German factory orders were down 1.6 percent in December compared with the previous month, official data showed Wednesday — a worse-than-expected performance that adds to worries about slowing growth in Europe's biggest economy.
Economists had expected a 0.3 percent increase.
However, the Economy Ministry said Wednesday that orders were stronger than previously thought in November — slipping by 0.2 percent rather than the 1 percent initially reported.
Orders were led lower in December by a 5.5 percent fall in demand from outside the 19-nation eurozone. Domestic orders also dropped, by 2.3 percent, but orders from other eurozone countries rose 3.2 percent.
The Economy Ministry said that, for the entire fourth quarter, orders rose a modest 0.3 percent.
Growth has been held back in recent months by automakers' troubles getting vehicles certified under new, tougher emissions tests. At the same time, new import taxes imposed by the U.S. and China are weighing on prospects for global trade — hurting the outlook for Germany because the country is a major exporter.

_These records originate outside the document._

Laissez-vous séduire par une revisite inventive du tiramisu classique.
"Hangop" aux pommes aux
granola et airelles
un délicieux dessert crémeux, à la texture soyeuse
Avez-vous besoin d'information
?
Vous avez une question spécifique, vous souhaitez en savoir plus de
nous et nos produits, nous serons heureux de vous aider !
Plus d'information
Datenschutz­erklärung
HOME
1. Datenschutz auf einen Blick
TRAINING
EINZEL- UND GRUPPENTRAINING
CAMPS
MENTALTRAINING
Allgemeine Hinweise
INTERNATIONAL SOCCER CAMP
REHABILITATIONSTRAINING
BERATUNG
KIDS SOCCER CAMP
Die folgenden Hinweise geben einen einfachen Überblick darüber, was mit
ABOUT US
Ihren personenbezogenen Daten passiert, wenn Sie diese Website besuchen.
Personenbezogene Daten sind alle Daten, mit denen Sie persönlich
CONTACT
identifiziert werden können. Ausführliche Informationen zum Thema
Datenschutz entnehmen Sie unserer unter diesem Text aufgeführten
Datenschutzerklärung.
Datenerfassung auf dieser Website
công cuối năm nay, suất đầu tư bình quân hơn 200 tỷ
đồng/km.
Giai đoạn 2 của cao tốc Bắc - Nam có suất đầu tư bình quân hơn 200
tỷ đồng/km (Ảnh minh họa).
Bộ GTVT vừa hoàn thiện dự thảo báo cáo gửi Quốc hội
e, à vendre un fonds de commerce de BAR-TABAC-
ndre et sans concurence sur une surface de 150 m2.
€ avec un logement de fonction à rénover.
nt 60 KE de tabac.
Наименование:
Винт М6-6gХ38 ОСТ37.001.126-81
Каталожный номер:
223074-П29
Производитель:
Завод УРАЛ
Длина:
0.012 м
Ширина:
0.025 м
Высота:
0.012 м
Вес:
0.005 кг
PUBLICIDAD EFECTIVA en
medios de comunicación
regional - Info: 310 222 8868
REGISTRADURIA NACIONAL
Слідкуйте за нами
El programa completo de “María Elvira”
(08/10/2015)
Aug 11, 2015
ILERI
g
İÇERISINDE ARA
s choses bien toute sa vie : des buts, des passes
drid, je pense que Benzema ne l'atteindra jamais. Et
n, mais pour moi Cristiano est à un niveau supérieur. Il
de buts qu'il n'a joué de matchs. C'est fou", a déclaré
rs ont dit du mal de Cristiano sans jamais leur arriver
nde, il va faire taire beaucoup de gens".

Last week, the government slashed its 2019 economic growth forecast from 1.8 percent to 1 percent. Germany's economy grew 1.5 percent last year and 2.2 percent in 2017.
December's factory orders figures, a key indicator for the economy, were weighed down by a below-average number of bulk orders. Carsten Brzeski, an economist at ING, noted that monthly industrial data also can be distorted by vacation effects.
He said he still expects the auto industry bottleneck to be resolved in the coming months and the increase in orders from other eurozone countries is a promising sign. But he added that falling orders overall help "suggest that any rebound of industrial activity in Germany will be slow and sluggish."